Expected Result

I was at my parents’ house, otherwise known as the supply depot, looking for a legal pad. “Why do you need a legal pad?” Dad asked. “Because it fits in my padfolio,” I responded, though in truth the padfolio was his and as we’re being truthful I didn’t know it was called a padfolio until consulting the Internet during this writing. “But that’s 8 ½ by 11,” he said, “legal pads are bigger.” “When you say legal pad, people think of yellow and lined and bound at the top,” I replied, sounding like a riddle. The answer was dad giving me a different kind of pad: a “Project Planner,” published by Priority Management International. There were fields such as Project, Objective and Expected Result.

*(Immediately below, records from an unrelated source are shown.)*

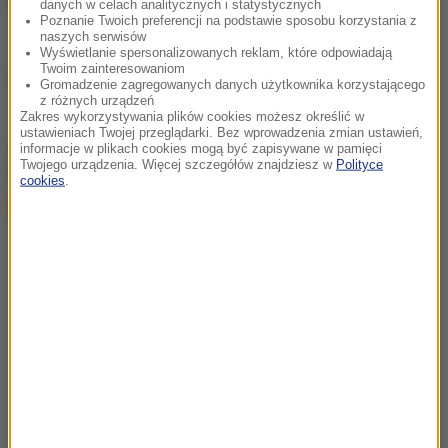
(10-8), 6:2.
danych w celach analitycznych i statystycznych
Poznanie Twoich preferencji na podstawie sposobu korzystania z
naszych serwisów
Wyświetlanie spersonalizowanych reklam, które odpowiadają
Twoim zainteresowaniom
Źródło: RMF24/PAP
Gromadzenie zagregowanych danych użytkownika korzystającego
z różnych urządzeń
Zakres wykorzystywania plików cookies możesz określić w
ustawieniach Twojej przeglądarki. Bez wprowadzenia zmian ustawień,
chcesz widzieć więcej artykułów od RMF24?
dodaj w
informacje w plikach cookies mogą być zapisywane w pamięci
Twojego urządzenia. Więcej szczegółów znajdziesz w
Polityce
Google
cookies
.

That last one pissed me off. I sat on the porch in April, shivering, wearing jeans, two shirts, a bathrobe, a winter coat with hood and sunglasses. This is an Expected Result of living in Wisconsin. After Valentine’s Day, any time the temperature reaches 40 degrees, we autorreact by proclaiming the arrival of spring. Basically we are Corky in Waiting for Guffman, absolutely sure the honored guest for which we have waited has arrived.

It was in this seasonal denial I returned to Wisconsin, almost ten years ago, in defeat. The Result was not Expected, then, either. Where I had been and what I had done is irrelevant, I suppose, and could be swapped with anyone’s Roaring ‘20s. But it was the first time a dream died in front of me. The grief prevented me from functioning and then functioning prevented me from the grief.

In Truly Madly Deeply, Juliet Stevenson’s husband comes back from the dead and she doesn’t know what to do with him. I can relate to that. Every day now I wake up and the dream is beside me, warm and breathing, for the first time in years. But then mirages often form out of a desire for relief. An oasis for the thirsty. Stability for the insecure. Which brings us to the Result of now, also not Expected. The key investors since returning here, those who spent their time collecting interest in my life, are withdrawing. Roommates are moving out, collaborators are moving away, friends are moving into houses for their children, and I am moved to emotions I cannot express.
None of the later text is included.